HOW TO COMPLETE THIS TASK:
From the material below, pull each line containing the string "Верифікація".

DATA FOR THIS TASK:
····················

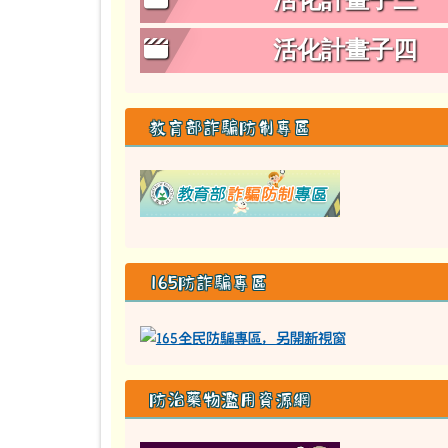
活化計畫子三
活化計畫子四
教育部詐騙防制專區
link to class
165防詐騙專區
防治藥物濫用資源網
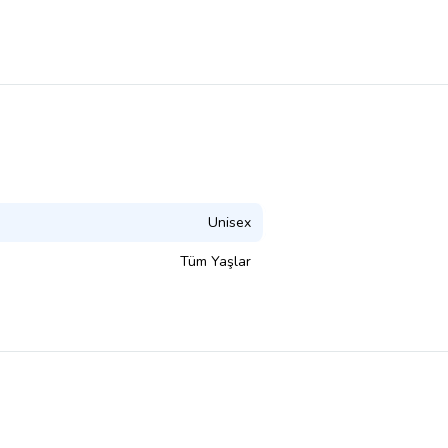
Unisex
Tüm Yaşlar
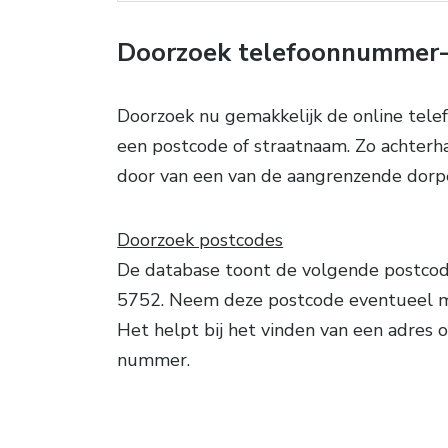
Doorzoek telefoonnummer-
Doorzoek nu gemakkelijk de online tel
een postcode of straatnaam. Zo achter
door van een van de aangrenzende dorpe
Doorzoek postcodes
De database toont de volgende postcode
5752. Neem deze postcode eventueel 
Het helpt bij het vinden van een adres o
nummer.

····················

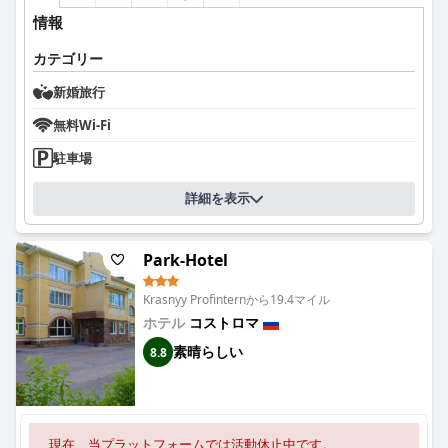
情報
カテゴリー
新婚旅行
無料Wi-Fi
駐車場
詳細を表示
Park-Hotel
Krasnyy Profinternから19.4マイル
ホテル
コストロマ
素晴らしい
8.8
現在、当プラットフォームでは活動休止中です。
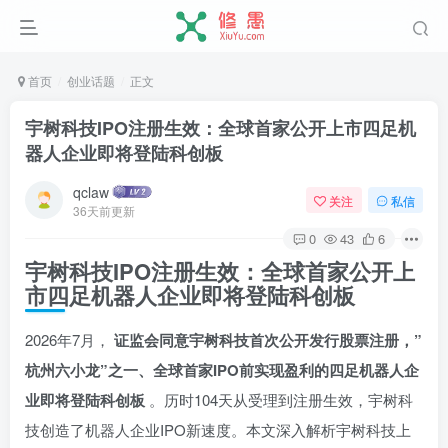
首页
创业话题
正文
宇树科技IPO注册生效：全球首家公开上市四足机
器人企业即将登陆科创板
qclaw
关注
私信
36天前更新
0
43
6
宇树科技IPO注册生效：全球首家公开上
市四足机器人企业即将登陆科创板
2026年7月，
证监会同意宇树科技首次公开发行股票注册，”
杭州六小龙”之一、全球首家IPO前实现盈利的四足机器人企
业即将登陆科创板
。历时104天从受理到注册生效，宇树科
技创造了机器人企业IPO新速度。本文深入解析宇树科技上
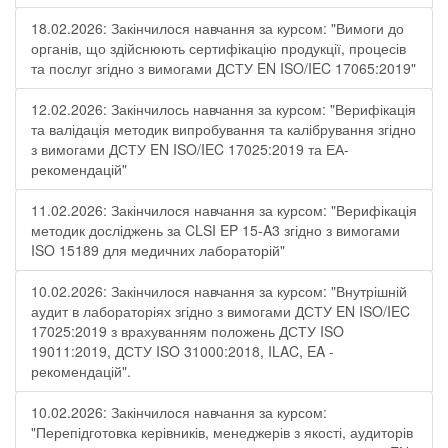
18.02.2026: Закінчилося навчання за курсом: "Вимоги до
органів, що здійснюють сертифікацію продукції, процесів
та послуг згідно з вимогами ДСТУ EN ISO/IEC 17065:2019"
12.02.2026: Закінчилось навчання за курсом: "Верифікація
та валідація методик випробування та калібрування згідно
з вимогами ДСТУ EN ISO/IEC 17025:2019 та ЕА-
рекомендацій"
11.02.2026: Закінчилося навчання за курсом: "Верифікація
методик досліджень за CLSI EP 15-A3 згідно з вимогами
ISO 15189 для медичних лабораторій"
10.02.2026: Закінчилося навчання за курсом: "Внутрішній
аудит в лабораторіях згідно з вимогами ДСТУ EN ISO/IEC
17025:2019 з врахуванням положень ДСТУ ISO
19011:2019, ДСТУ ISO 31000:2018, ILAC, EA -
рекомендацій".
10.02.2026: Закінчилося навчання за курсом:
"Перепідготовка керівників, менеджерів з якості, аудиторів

····················

SOLUTION TO THE PROBLEM:
12.02.2026: Закінчилось навчання за курсом: "Верифікація
11.02.2026: Закінчилося навчання за курсом: "Верифікація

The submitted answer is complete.